Mehr describes how no less than a Western actress, Nicole Kidman, had inspired an Iranian author to write a short story.
Chista Yasrebi said that she interviewed Kidman during her time at a Western university.
“I conducted the interview with Kidman when I was studying at the University of Ohio,” Yasrebi admitted to Mehr.
But Mehr does not condemn Yasrebi for her Western studies, or for her choice of a Western actress and Hollywood star to interview.
Mehr quotes Yasrebi as saying:
It was a wonderful interview. In fact, it was a cozy chat between two women: one, a Christian in the United States and the other, a Muslim from Iran.
The short story inspired by Kidman will appear in Yasrebi’s collection, Dying Is Not a Good Job for You”, which contains stories about real-life characters, most of whom are Iranian celebrities.
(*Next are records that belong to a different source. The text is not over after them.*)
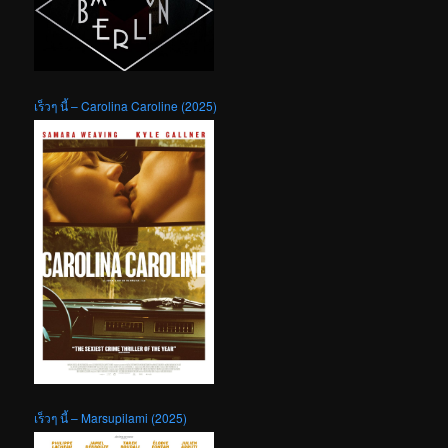
เร็วๆ นี้ – Carolina Caroline (2025)
เร็วๆ นี้ – Marsupilami (2025)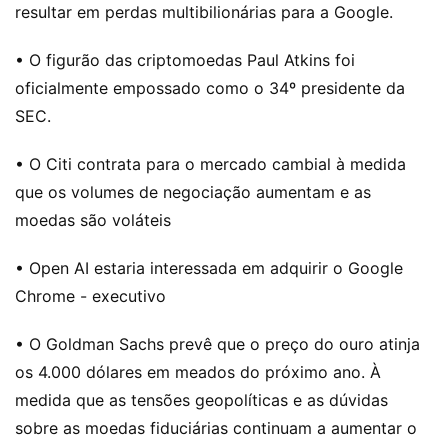
resultar em perdas multibilionárias para a Google.
• O figurão das criptomoedas Paul Atkins foi
oficialmente empossado como o 34º presidente da
SEC.
• O Citi contrata para o mercado cambial à medida
que os volumes de negociação aumentam e as
moedas são voláteis
• Open AI estaria interessada em adquirir o Google
Chrome - executivo
• O Goldman Sachs prevê que o preço do ouro atinja
os 4.000 dólares em meados do próximo ano. À
medida que as tensões geopolíticas e as dúvidas
sobre as moedas fiduciárias continuam a aumentar o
In contrast to the hard-line signal from the US House of Representative, a conciliatory line from Britain….
Britain shut its embassy in Tehran after an attack by a crowd on the compound in November. London closed the Iranian Embassy in Britain and expelled the Islamic Republic’s diplomats. government-sponsored militias” on the mission in November 2011. Iran’s embassy in London was also closed.
Meanwhile, Iranian media are pushing the theme, “US Should Engage in Creative Diplomacy with Iran”, using an article from London’s Financial Times: “The goal of western policy over the next few months must be to avoid pushing [President-elect Hassan] Rohani into a corner.”
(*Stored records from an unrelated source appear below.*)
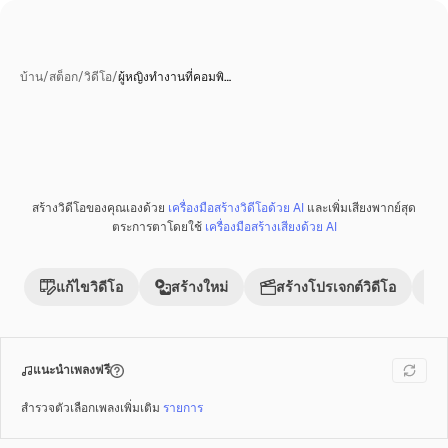
บ้าน
/
สต็อก
/
วิดีโอ
/
ผู้หญิงทำงานที่คอมพิ…
สร้างวิดีโอของคุณเองด้วย
เครื่องมือสร้างวิดีโอด้วย AI
และเพิ่มเสียงพากย์สุด
พรีเมี่ยม
ตระการตาโดยใช้
เครื่องมือสร้างเสียงด้วย AI
แก้ไขวิดีโอ
สร้างใหม่
สร้างโปรเจกต์วิดีโอ
แนะนำเพลงฟรี
สำรวจตัวเลือกเพลงเพิ่มเติม
รายการ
Former President and Expediency Council Chairman Ayatollah Hashemi Rafsanjani said Monday that the West need not be concerned about Iran’s nuclear program because of a 2005 Fatwa issued by the Supreme Leader, which said that Islam forbids the production, stockpiling, and use of nuclear weapons.
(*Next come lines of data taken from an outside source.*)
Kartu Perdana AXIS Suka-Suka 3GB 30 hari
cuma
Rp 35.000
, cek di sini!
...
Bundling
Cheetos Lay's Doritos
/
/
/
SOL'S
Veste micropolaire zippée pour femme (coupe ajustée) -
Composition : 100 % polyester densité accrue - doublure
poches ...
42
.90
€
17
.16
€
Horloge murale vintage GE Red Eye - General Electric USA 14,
“There is no cause for concern since we have both nuclear know-how in the minds of our young people and the Leader’s fatwa that the use of nuclear weapons is haram [forbidden by Islam]. The important point is to make the world understand this through the language of diplomacy,” Rafsanjani told MPs.
Hardline Kayhan News — whose front page on Thursday is almost entirely dominated by a feature on the upcoming Qods Day (Iran’s anti-Israel and anti-Zionist ‘celebration’) — spares a small part of its lead for a story explaining that the West and Qatar are concerned by Syrian President Bashar al-Assad’s recent “victories” in Homs.
The rest of the story appears to include sections of Syrian State media’s reports on the regime advance in Homs translated into Persian.
Akbar Torkan, a senior advisor to President-elect Hassan Rouhani, and a former Defense Minister under Rafsanjani, asked outgoing President Mahmoud Ahmadinejad on Wednesday not to pass legislation before he formally hands over office on August 4.
“At the end of former president Mohammed Khatami’s Presidency, Ahmadinejad’s incoming administration asked Khatami to not pass certain legislation before his administration took office, and we ask Ahmadinejad to honor our requests as well, just as Khatami did his,” Torkan said.
If that were not clear enough, Torkan warned: “The last week of the Ahmadinejad administration shouldn’t be a week of looting.”
Outgoing President Mahmoud Ahmadinejad has used a visit to the troubled South Pars energy project to declare, “Controlling the assets of nations has always been on the agenda of imperialism and imperialists have always tried their utmost to prevent other nations from achieving their interests.”
The President insisted, “Today, Assalouyeh and South Pars can be the starting point of a new history in our country by resisting against monopolization.”
Ahmadinejad talked about US-led attempts to restrict Iran’s energy sector, “Those who have imposed sanctions against us are the owners of the same companies that do not give us goods and equipments.”
However, the President did not refer to the numerous foreign companies — including from Russia, China, the Netherlands, France, and Spain — who have pulled out of the South Pars project since 2010, or to the long-term delays in development of the oil and gas field.